人が居ないことをいいことに、俺は窮屈な首元のループタイを取り払って喉元のボタンを外した。解放されて涼しくなった喉を春風が撫で、目を細める。
暖かな陽気に春の誘われて、ふらふらと校門をくぐるとすぐ傍にちょうどいい噴水があった。
噴水を囲む石壁に座ると、瞼が自然と重くなっていく。
「――すこしぐらい、いいかな」
ぽつりと呟いた言葉は、優しく吹き抜けた春風と共に溶けて消えた。
「――っ、大丈夫ですか?」
「…――?」
腕を強く引っ張られた感覚と一緒に、意識が引き上げられて俺はうっすらと重たい瞼を開けた。
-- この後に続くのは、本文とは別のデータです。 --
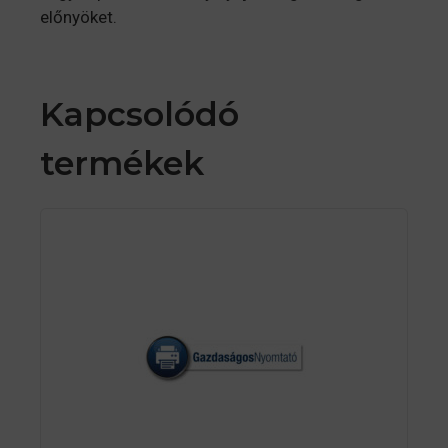
előnyöket.
Kapcsolódó
termékek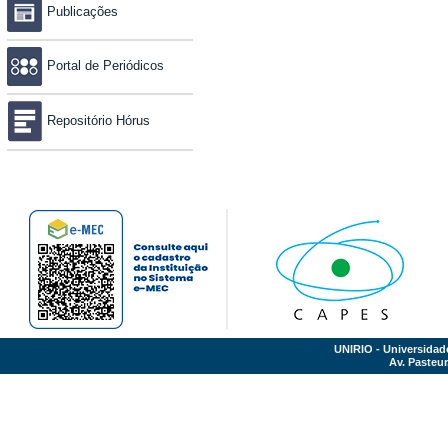
Publicações
Portal de Periódicos
Repositório Hórus
UNIRIO - Universidad
Av. Pasteur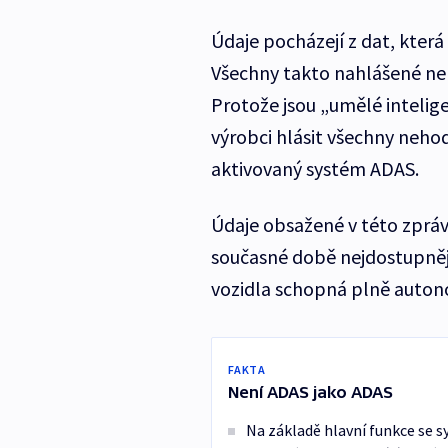
Údaje pocházejí z dat, kter
Všechny takto nahlášené neh
Protože jsou „umělé intelig
výrobci hlásit všechny nehod
aktivovaný systém ADAS.
Údaje obsažené v této zpráv
současné době nejdostupněj
vozidla schopná plně autonom
FAKTA
Není ADAS jako ADAS
Na základě hlavní funkce se sy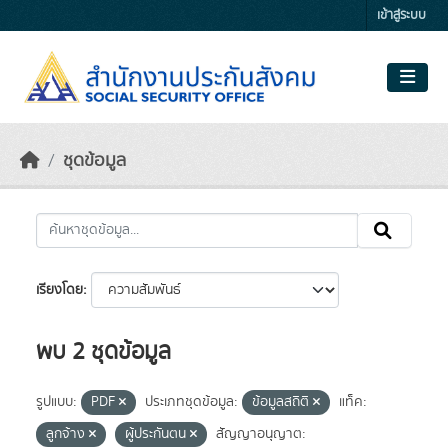
Skip to main content
เข้าสู่ระบบ
ชุดข้อมูล
เรียงโดย
พบ 2 ชุดข้อมูล
รูปแบบ:
PDF
ประเภทชุดข้อมูล:
ข้อมูลสถิติ
แท็ค:
ลูกจ้าง
ผู้ประกันตน
สัญญาอนุญาต: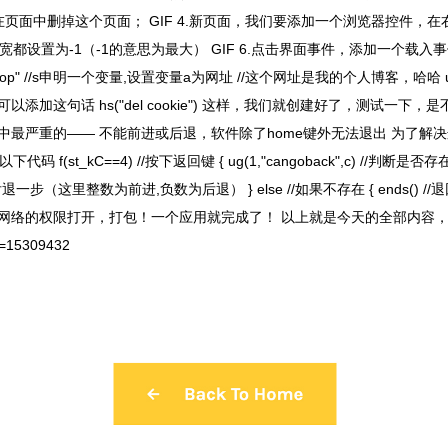
可以直接在页面中删掉这个页面； GIF 4.新页面，我们要添加一个浏览器控
高和宽都设置为-1（-1的意思为最大） GIF 6.点击界面事件，添加一个载
t-fact.top" //s申明一个变量,设置变量a为网址 //这个网址是我的个人博客，哈哈 us
加这句话 hs("del cookie") 这样，我们就创建好了，测试一下，是
中最严重的—— 不能前进或后退，软件除了home键外无法退出 为了解
st_kC==4) //按下返回键 { ug(1,"cangoback",c) //判断是否存在
1) //网页后退一步（这里整数为前进,负数为后退） } else //如果不存在 { ends
网络的权限打开，打包！一个应用就完成了！ 以上就是今天的全部内容
id=15309432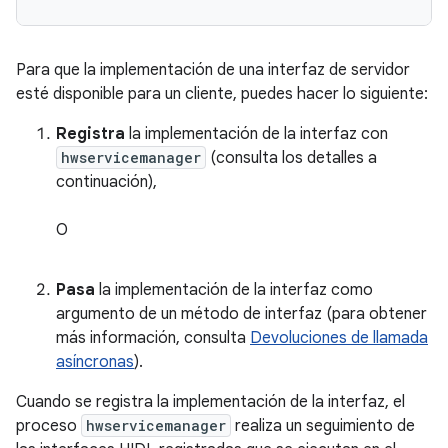
Para que la implementación de una interfaz de servidor
esté disponible para un cliente, puedes hacer lo siguiente:
Registra
la implementación de la interfaz con
hwservicemanager
(consulta los detalles a
continuación),
O
Pasa
la implementación de la interfaz como
argumento de un método de interfaz (para obtener
más información, consulta
Devoluciones de llamada
asíncronas
).
Cuando se registra la implementación de la interfaz, el
proceso
hwservicemanager
realiza un seguimiento de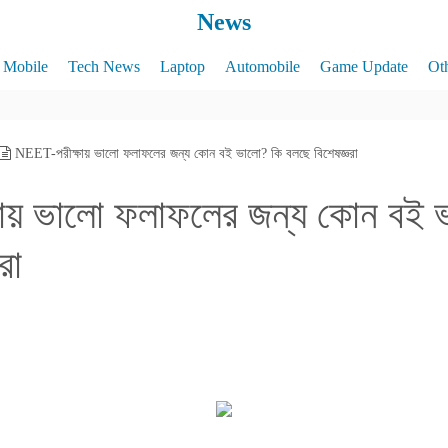
News
Mobile
Tech News
Laptop
Automobile
Game Update
Ot
NEET-পরীক্ষায় ভালো ফলাফলের জন্য কোন বই ভালো? কি বলছে বিশেষজ্ঞরা
ায় ভালো ফলাফলের জন্য কোন বই 
রা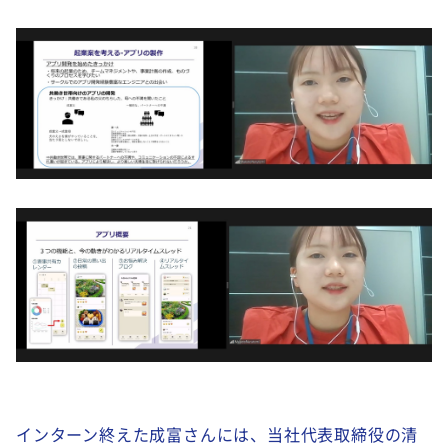
インターン終えた成富さんには、当社代表取締役の清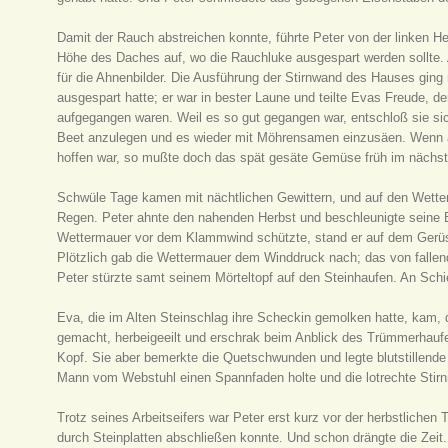
Damit der Rauch abstreichen konnte, führte Peter von der linken He
Höhe des Daches auf, wo die Rauchluke ausgespart werden sollte.
für die Ahnenbilder. Die Ausführung der Stirnwand des Hauses ging 
ausgespart hatte; er war in bester Laune und teilte Evas Freude, d
aufgegangen waren. Weil es so gut gegangen war, entschloß sie sich
Beet anzulegen und es wieder mit Möhrensamen einzusäen. Wenn a
hoffen war, so mußte doch das spät gesäte Gemüse früh im näch
Schwüle Tage kamen mit nächtlichen Gewittern, und auf den Wetters
Regen. Peter ahnte den nahenden Herbst und beschleunigte seine 
Wettermauer vor dem Klammwind schützte, stand er auf dem Gerüst 
Plötzlich gab die Wettermauer dem Winddruck nach; das von fallen
Peter stürzte samt seinem Mörteltopf auf den Steinhaufen. An Schie
Eva, die im Alten Steinschlag ihre Scheckin gemolken hatte, kam, 
gemacht, herbeigeeilt und erschrak beim Anblick des Trümmerhaufen
Kopf. Sie aber bemerkte die Quetschwunden und legte blutstillend
Mann vom Webstuhl einen Spannfaden holte und die lotrechte Stirnmau
Trotz seines Arbeitseifers war Peter erst kurz vor der herbstlichen
durch Steinplatten abschließen konnte. Und schon drängte die Zeit.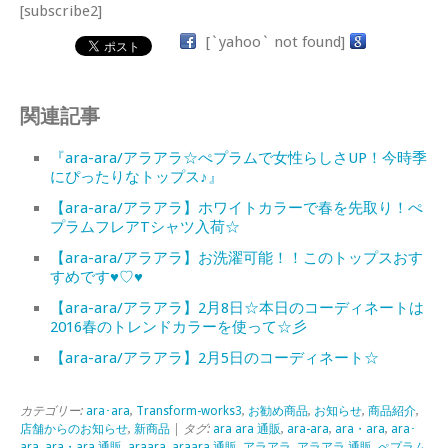
[subscribe2]
[`yahoo` not found]
関連記事
『ara-ara/アラアラ☆ぺプラムで女性らしさUP！今時季
にぴったりなトップス♪』
【ara-ara/アラアラ】ホワイトカラーで春を先取り！ぺ
プラムフレアTシャツ入荷☆
【ara-ara/アラアラ】お洗濯可能！！このトップスおす
すめです♥♡♥
【ara-ara/アラアラ】2月8日☆本日のコーディネートは
2016春のトレンドカラーを使って☆彡
【ara-ara/アラアラ】2月5日のコーディネート☆
カテゴリー:
ara･ara
,
Transform-works3
,
お勧め商品
,
お知らせ
,
商品紹介
,
店舗からのお知らせ
,
新商品
| タグ:
ara ara 通販
,
ara-ara
,
ara・ara
,
ara･
ara
,
ara・ara 通販
,
araara
,
araara 通販
,
アラアラ
,
アラアラ 通販
,
ぺプラム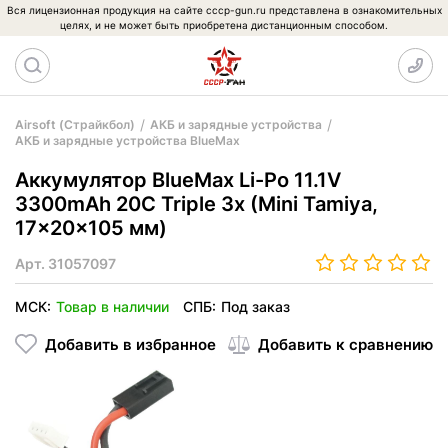
Вся лицензионная продукция на сайте cccp-gun.ru представлена в ознакомительных
целях, и не может быть приобретена дистанционным способом.
Airsoft (Страйкбол)
АКБ и зарядные устройства
АКБ и зарядные устройства BlueMax
Аккумулятор BlueMax Li-Po 11.1V
3300mAh 20C Triple 3x (Mini Tamiya,
17x20x105 мм)
Арт.
31057097
МСК:
Товар в наличии
СПБ:
Под заказ
Добавить в избранное
Добавить к сравнению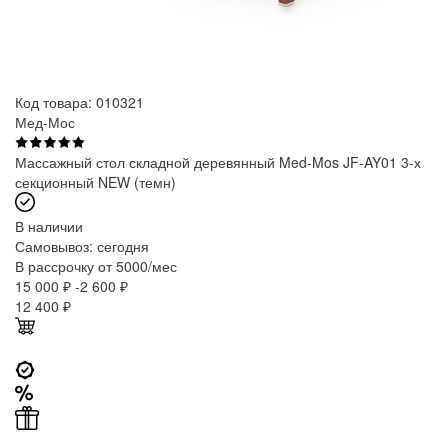
Код товара: 010321
Мед-Мос
Массажный стол складной деревянный Med-Mos JF-AY01 3-х
секционный NEW (темн)
В наличии
Самовывоз:
сегодня
В рассрочку от 5000/мес
15 000 ₽
-2 600 ₽
12 400
₽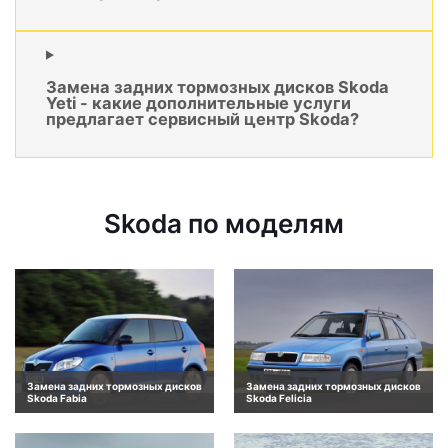
Замена задних тормозных дисков Skoda
Yeti - какие дополнительные услуги
предлагает сервисный центр Skoda?
Skoda по моделям
Замена задних тормозных дисков
Замена задних тормозных дисков
Skoda Fabia
Skoda Felicia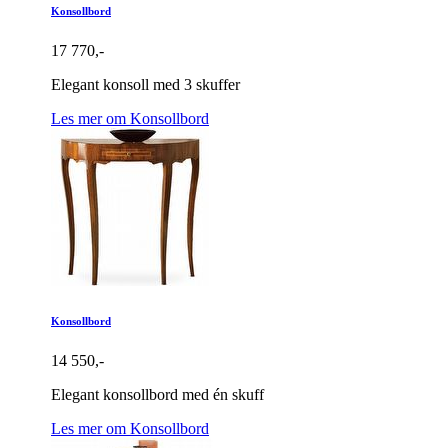
Konsollbord
17 770,-
Elegant konsoll med 3 skuffer
Les mer om Konsollbord
Konsollbord
14 550,-
Elegant konsollbord med én skuff
Les mer om Konsollbord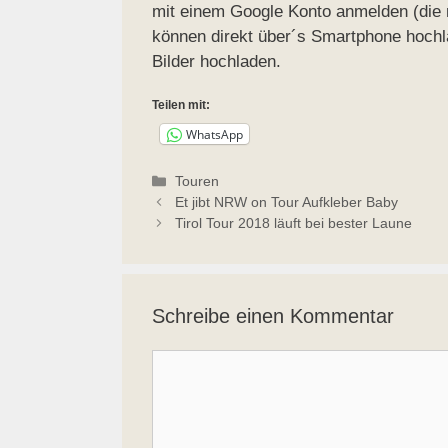
mit einem Google Konto anmelden (die 
können direkt über´s Smartphone hochl
Bilder hochladen.
Teilen mit:
WhatsApp
Kategorien
Touren
Et jibt NRW on Tour Aufkleber Baby
Tirol Tour 2018 läuft bei bester Laune
Schreibe einen Kommentar
Kommentar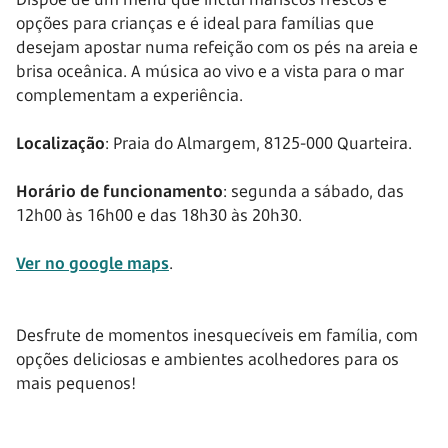
opções para crianças e é ideal para famílias que
desejam apostar numa refeição com os pés na areia e
brisa oceânica. A música ao vivo e a vista para o mar
complementam a experiência.
Localização
: Praia do Almargem, 8125-000 Quarteira.
Horário de funcionamento
: segunda a sábado, das
12h00 às 16h00 e das 18h30 às 20h30.
Ver no google maps
.
Desfrute de momentos inesquecíveis em família, com
opções deliciosas e ambientes acolhedores para os
mais pequenos!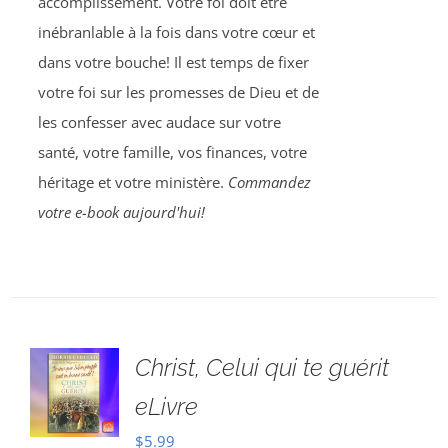
accomplissement. Votre foi doit être
inébranlable à la fois dans votre cœur et
dans votre bouche! Il est temps de fixer
votre foi sur les promesses de Dieu et de
les confesser avec audace sur votre
santé, votre famille, vos finances, votre
héritage et votre ministère.
Commandez
votre e-book aujourd'hui!
Christ, Celui qui te guérit
eLivre
$
5.99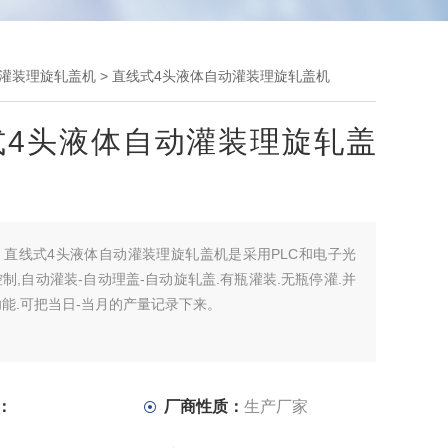
动灌装理旋轧盖机
> 直线式4头液体自动灌装理旋轧盖机
式4头液体自动灌装理旋轧盖
：
直线式4头液体自动灌装理旋轧盖机是采用PLC和电子光
制,自动灌装-自动理盖-自动旋轧盖.有瓶灌装.无瓶停灌.并
能.可把当日-当月的产量记录下来。
：
厂商性质：
生产厂家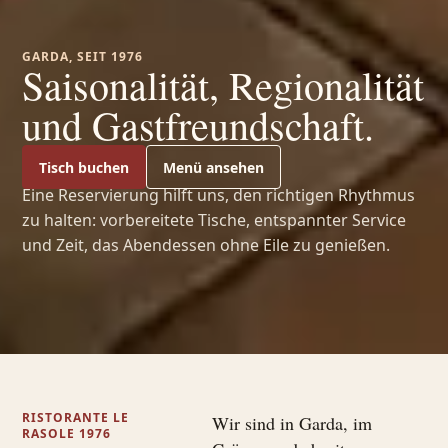
GARDA, SEIT 1976
Saisonalität, Regionalität
und Gastfreundschaft.
Tisch buchen
Menü ansehen
Eine Reservierung hilft uns, den richtigen Rhythmus
zu halten: vorbereitete Tische, entspannter Service
und Zeit, das Abendessen ohne Eile zu genießen.
RISTORANTE LE
Wir sind in Garda, im
RASOLE 1976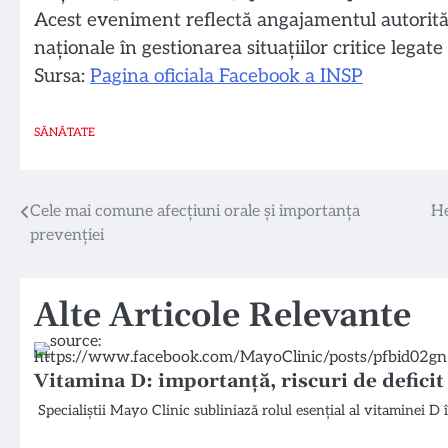
Acest eveniment reflectă angajamentul autorităț
naționale în gestionarea situațiilor critice legat
Sursa:
Pagina oficiala Facebook a INSP
SĂNĂTATE
Navigare
Cele mai comune afecțiuni orale și importanța
He
prevenției
în
articole
Alte Articole Relevante
Vitamina D: importanță, riscuri de defici
Specialiștii Mayo Clinic subliniază rolul esențial al vitaminei D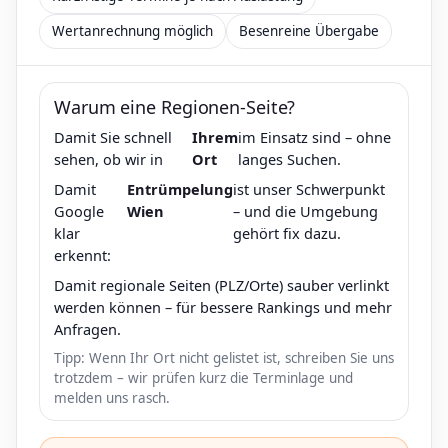
Wertanrechnung möglich
Besenreine Übergabe
Warum eine Regionen-Seite?
Damit Sie schnell
Ihrem
im Einsatz sind – ohne
sehen, ob wir in
Ort
langes Suchen.
Damit
Entrümpelung
ist unser Schwerpunkt
Google
Wien
– und die Umgebung
klar
gehört fix dazu.
erkennt:
Damit regionale Seiten (PLZ/Orte) sauber verlinkt
werden können – für bessere Rankings und mehr
Anfragen.
Tipp: Wenn Ihr Ort nicht gelistet ist, schreiben Sie uns
trotzdem – wir prüfen kurz die Terminlage und
melden uns rasch.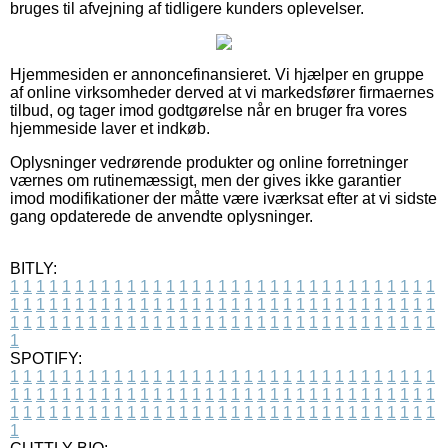
bruges til afvejning af tidligere kunders oplevelser.
Hjemmesiden er annoncefinansieret. Vi hjælper en gruppe
af online virksomheder derved at vi markedsfører firmaernes
tilbud, og tager imod godtgørelse når en bruger fra vores
hjemmeside laver et indkøb.
Oplysninger vedrørende produkter og online forretninger
værnes om rutinemæssigt, men der gives ikke garantier
imod modifikationer der måtte være iværksat efter at vi sidste
gang opdaterede de anvendte oplysninger.
BITLY:
1
1
1
1
1
1
1
1
1
1
1
1
1
1
1
1
1
1
1
1
1
1
1
1
1
1
1
1
1
1
1
1
1
1
1
1
1
1
1
1
1
1
1
1
1
1
1
1
1
1
1
1
1
1
1
1
1
1
1
1
1
1
1
1
1
1
1
1
1
1
1
1
1
1
1
1
1
1
1
1
1
1
1
1
1
1
1
1
1
1
1
1
1
1
1
1
1
1
1
1
SPOTIFY:
1
1
1
1
1
1
1
1
1
1
1
1
1
1
1
1
1
1
1
1
1
1
1
1
1
1
1
1
1
1
1
1
1
1
1
1
1
1
1
1
1
1
1
1
1
1
1
1
1
1
1
1
1
1
1
1
1
1
1
1
1
1
1
1
1
1
1
1
1
1
1
1
1
1
1
1
1
1
1
1
1
1
1
1
1
1
1
1
1
1
1
1
1
1
1
1
1
1
1
1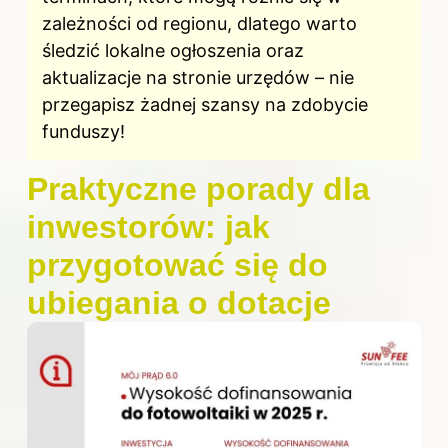
zależności od regionu, dlatego warto
śledzić lokalne ogłoszenia oraz
aktualizacje na stronie urzędów – nie
przegapisz żadnej szansy na zdobycie
funduszy!
Praktyczne porady dla
inwestorów: jak
przygotować się do
ubiegania o dotacje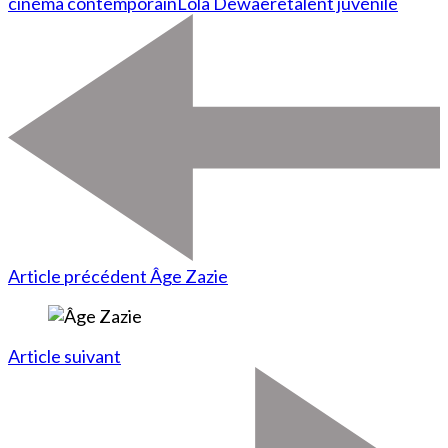
cinéma contemporain
Lola Dewaere
talent juvénile
Article précédent
Âge Zazie
Article suivant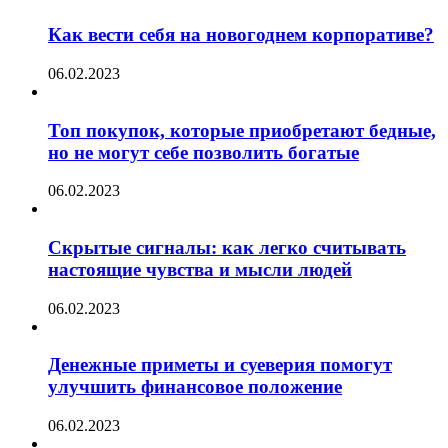
Как вести себя на новогоднем корпоративе?
06.02.2023
Топ покупок, которые приобретают бедные,
но не могут себе позволить богатые
06.02.2023
Скрытые сигналы: как легко считывать
настоящие чувства и мысли людей
06.02.2023
Денежные приметы и суеверия помогут
улучшить финансовое положение
06.02.2023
誰だろう。覚醒仕切らない頭では、相手の顔はぼんやりとしていて輪郭が捉えられない。
ああ、でも確か家を出る前に千景が迎えを寄越すから、絶対にそこから動くなと言っていた気がする。…あれ、でもなんで千景は俺がどこに居くかも分からないのに場所が分かったんだ。ふふ、千景は不思議だ。
「……ちかげ」
きっと、迎えに来てくれたのは千景だ。千景は俺が迷子の時、必ず俺を見つけ出してくれる。
安心感ととろりと微睡む意識に思考はぼんやりと薄れ、そのまま俺は千景に凭れ掛かるようにして再び瞼を閉じた。
千景は俺を抱えると歩き出す。歩く度に身体は揺れ、その振動が心地よく揺り籠のようだった。
そして俺は、生まれ育って初めて、校舎に足を踏み入れた。
そう言えば、瞼が閉じる前に見えたローズグレーの髪。
あの髪色の持ち主は一体誰だったんだろう。